ADZINE: Wird Pubmatic bald zur Full-Stack-Plattform?

Schlottbohm: Nein, dazu bräuchten wir noch viele weitere Komponenten. Wir versuchen, die nächste Stufe der Supply-Path-Optimierung zu gehen. Wenn Buyer bei uns ihre Lieferketten verkürzen wollen, können sie das tun. Dafür haben wir eine Single Solution und das auf globaler Ebene. Programmatic soll einfach sein und nicht komplizierter als ohnehin schon.

Die Struktur ist lange Jahre darauf ausgerichtet worden, dass Daten in die DSP fließen, dort exekutiert werden und in die verschiedenen SSPs gehen. Mit der Reduktion der verschiedenen SSP-Player – Agenturen arbeiten aktuell in der Regel mit drei bis fünf zusammen – verändern sich auch die Prozesse bei der Datenaktivierung. Das ist aus meiner Sicht aber genau die richtige Richtung.

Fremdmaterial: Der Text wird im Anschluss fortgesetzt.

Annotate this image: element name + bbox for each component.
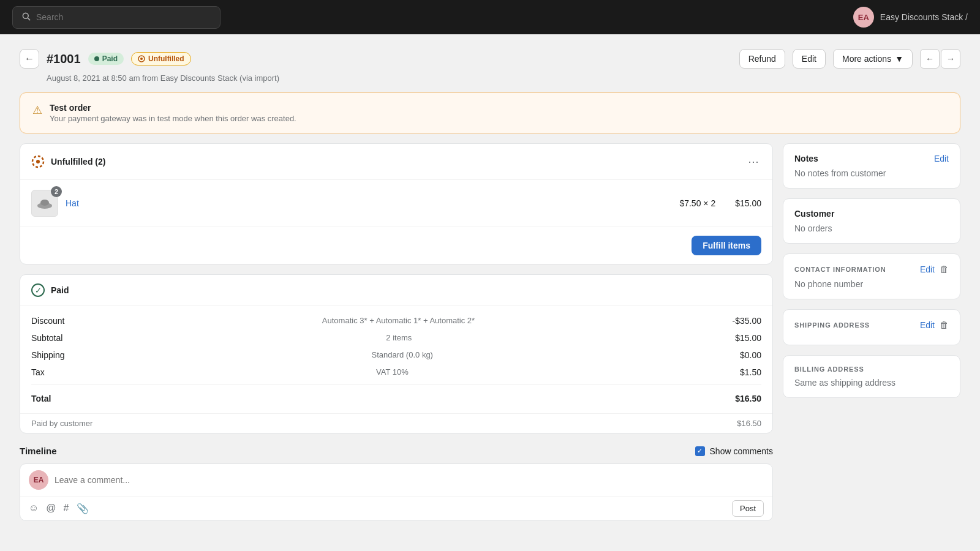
notes-edit-link[interactable]: Edit — [934, 154, 949, 163]
comment-input[interactable] — [55, 475, 764, 485]
billing-card: BILLING ADDRESS Same as shipping address — [783, 355, 960, 398]
discount-value: -$35.00 — [733, 316, 761, 326]
paid-by-value: $16.50 — [737, 419, 761, 428]
contact-card: CONTACT INFORMATION Edit 🗑 No phone numb… — [783, 253, 960, 299]
billing-header: BILLING ADDRESS — [794, 365, 949, 373]
tax-label: Tax — [31, 367, 45, 377]
tax-rate: VAT 10% — [45, 367, 740, 377]
subtotal-items: 2 items — [62, 333, 735, 343]
paid-dot — [94, 56, 99, 61]
top-nav-right: EA Easy Discounts Stack / — [853, 7, 968, 28]
fulfill-items-button[interactable]: Fulfill items — [692, 236, 761, 255]
shipping-actions: Edit 🗑 — [920, 320, 949, 330]
paid-title: Paid — [51, 285, 69, 295]
comment-avatar: EA — [29, 470, 48, 490]
notes-inner: Notes Edit No notes from customer — [783, 144, 960, 188]
svg-point-4 — [36, 160, 40, 163]
unfulfilled-icon — [138, 55, 145, 62]
total-label: Total — [31, 394, 51, 403]
shipping-method: Standard (0.0 kg) — [65, 350, 740, 360]
shipping-edit-link[interactable]: Edit — [920, 320, 935, 330]
shipping-header: SHIPPING ADDRESS Edit 🗑 — [794, 320, 949, 330]
show-comments-toggle[interactable]: ✓ Show comments — [695, 446, 773, 456]
left-column: Unfulfilled (2) ⋯ 2 — [20, 143, 773, 521]
unfulfilled-card-title: Unfulfilled (2) — [51, 157, 105, 167]
paid-by-label: Paid by customer — [31, 419, 92, 428]
quantity-badge: 2 — [51, 186, 62, 197]
shipping-card: SHIPPING ADDRESS Edit 🗑 — [783, 309, 960, 345]
show-comments-checkbox[interactable]: ✓ — [695, 446, 705, 456]
paid-badge: Paid — [88, 53, 124, 65]
show-comments-label: Show comments — [710, 446, 773, 456]
comment-row: EA — [20, 464, 772, 496]
test-order-banner: ⚠ Test order Your payment gateway was in… — [20, 92, 960, 133]
order-header: ← #1001 Paid Unfulfilled Refund Edit Mor… — [20, 49, 960, 69]
trash-icon[interactable]: 🗑 — [940, 264, 949, 274]
comment-toolbar: ☺ @ # 📎 Post — [20, 496, 772, 520]
svg-point-2 — [140, 58, 143, 60]
notes-empty: No notes from customer — [794, 168, 886, 178]
discount-code: Automatic 3* + Automatic 1* + Automatic … — [64, 316, 732, 326]
shipping-trash-icon[interactable]: 🗑 — [940, 320, 949, 330]
discount-label: Discount — [31, 316, 64, 326]
refund-button[interactable]: Refund — [739, 49, 785, 69]
main-content: ← #1001 Paid Unfulfilled Refund Edit Mor… — [0, 34, 980, 536]
price-per-qty: $7.50 × 2 — [679, 198, 715, 208]
chevron-down-icon: ▼ — [895, 54, 903, 64]
search-bar[interactable] — [12, 6, 221, 29]
discount-row: Discount Automatic 3* + Automatic 1* + A… — [20, 312, 772, 329]
search-icon — [21, 12, 31, 23]
billing-inner: BILLING ADDRESS Same as shipping address — [783, 356, 960, 397]
attachment-icon[interactable]: 📎 — [77, 503, 89, 514]
unfulfilled-card: Unfulfilled (2) ⋯ 2 — [20, 143, 773, 264]
order-number: #1001 — [47, 52, 81, 66]
hat-product-icon — [36, 195, 53, 212]
total-value: $16.50 — [735, 394, 761, 403]
edit-button[interactable]: Edit — [793, 49, 826, 69]
svg-point-6 — [40, 200, 49, 206]
contact-section-label: CONTACT INFORMATION — [794, 266, 886, 273]
more-actions-button[interactable]: More actions ▼ — [833, 49, 913, 69]
next-order-button[interactable]: → — [941, 49, 960, 69]
unfulfilled-card-header: Unfulfilled (2) ⋯ — [20, 144, 772, 180]
shipping-section-label: SHIPPING ADDRESS — [794, 321, 870, 329]
product-name-link[interactable]: Hat — [66, 198, 79, 208]
subtotal-label: Subtotal — [31, 333, 62, 343]
notes-header: Notes Edit — [794, 154, 949, 163]
paid-status-icon: ✓ — [31, 283, 45, 297]
contact-inner: CONTACT INFORMATION Edit 🗑 No phone numb… — [783, 254, 960, 299]
timeline-header: Timeline ✓ Show comments — [20, 443, 773, 463]
prev-order-button[interactable]: ← — [920, 49, 940, 69]
customer-card: Customer No orders — [783, 198, 960, 244]
back-button[interactable]: ← — [20, 49, 39, 69]
notes-card: Notes Edit No notes from customer — [783, 143, 960, 189]
emoji-icon[interactable]: ☺ — [29, 503, 39, 514]
timeline-section: Timeline ✓ Show comments EA — [20, 443, 773, 521]
right-column: Notes Edit No notes from customer Custom… — [783, 143, 960, 398]
payment-card: ✓ Paid Discount Automatic 3* + Automatic… — [20, 274, 773, 433]
shipping-inner: SHIPPING ADDRESS Edit 🗑 — [783, 310, 960, 345]
line-item-right: $7.50 × 2 $15.00 — [679, 198, 761, 208]
subtotal-row: Subtotal 2 items $15.00 — [20, 329, 772, 347]
customer-inner: Customer No orders — [783, 199, 960, 243]
paid-by-row: Paid by customer $16.50 — [20, 413, 772, 433]
two-col-layout: Unfulfilled (2) ⋯ 2 — [20, 143, 960, 521]
product-image-wrap: 2 — [31, 190, 58, 217]
contact-edit-link[interactable]: Edit — [920, 264, 935, 274]
post-button[interactable]: Post — [732, 500, 764, 517]
shipping-label: Shipping — [31, 350, 65, 360]
order-date: August 8, 2021 at 8:50 am from Easy Disc… — [47, 73, 960, 83]
mention-icon[interactable]: @ — [46, 503, 56, 514]
top-nav: EA Easy Discounts Stack / — [0, 0, 980, 34]
unfulfilled-card-footer: Fulfill items — [20, 227, 772, 264]
comment-icons: ☺ @ # 📎 — [29, 503, 89, 514]
hashtag-icon[interactable]: # — [64, 503, 69, 514]
order-header-left: ← #1001 Paid Unfulfilled — [20, 49, 191, 69]
unfulfilled-more-icon[interactable]: ⋯ — [745, 152, 761, 171]
warning-icon: ⚠ — [32, 103, 42, 117]
search-input[interactable] — [36, 12, 211, 22]
comment-area: EA ☺ @ # 📎 Post — [20, 463, 773, 521]
order-header-right: Refund Edit More actions ▼ ← → — [739, 49, 960, 69]
tax-row: Tax VAT 10% $1.50 — [20, 364, 772, 381]
notes-title: Notes — [794, 154, 818, 163]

SPO kommt natürlich auch Publishern zugute, da es ihre Einnahmen steigert. Es bietet Publishern den Vorteil, einen direkteren Pfad zu ihren potenziellen Werbeeinnahmen zu schaffen. Transparenz spielt eine entscheidende Rolle für Käufer bei der Auswahl ihrer Supply-Path-Partner. Die Bereitstellung dieses Maßes an Transparenz bedeutet, dass Buyer ihre Ausgaben von intransparenten Supply-Pfaden zu transparenten verlagern werden.

ADZINE: Abschlussfrage – du engagierst dich neuerdings beim IAB Europe. Wie ist es dazu gekommen und was tust du in dieser Funktion?

Schlottbohm: Ich habe mich im Mai dazu entschieden, mich aus der Corporate-Sicht als Teil des Boards of Directors zur Wahl zur stellen. Ich sehe das bestätigt mit Thomas Duhr als jetzigem Chairman, der sich sehr engagiert und den IAB Europe weiterentwickeln möchte.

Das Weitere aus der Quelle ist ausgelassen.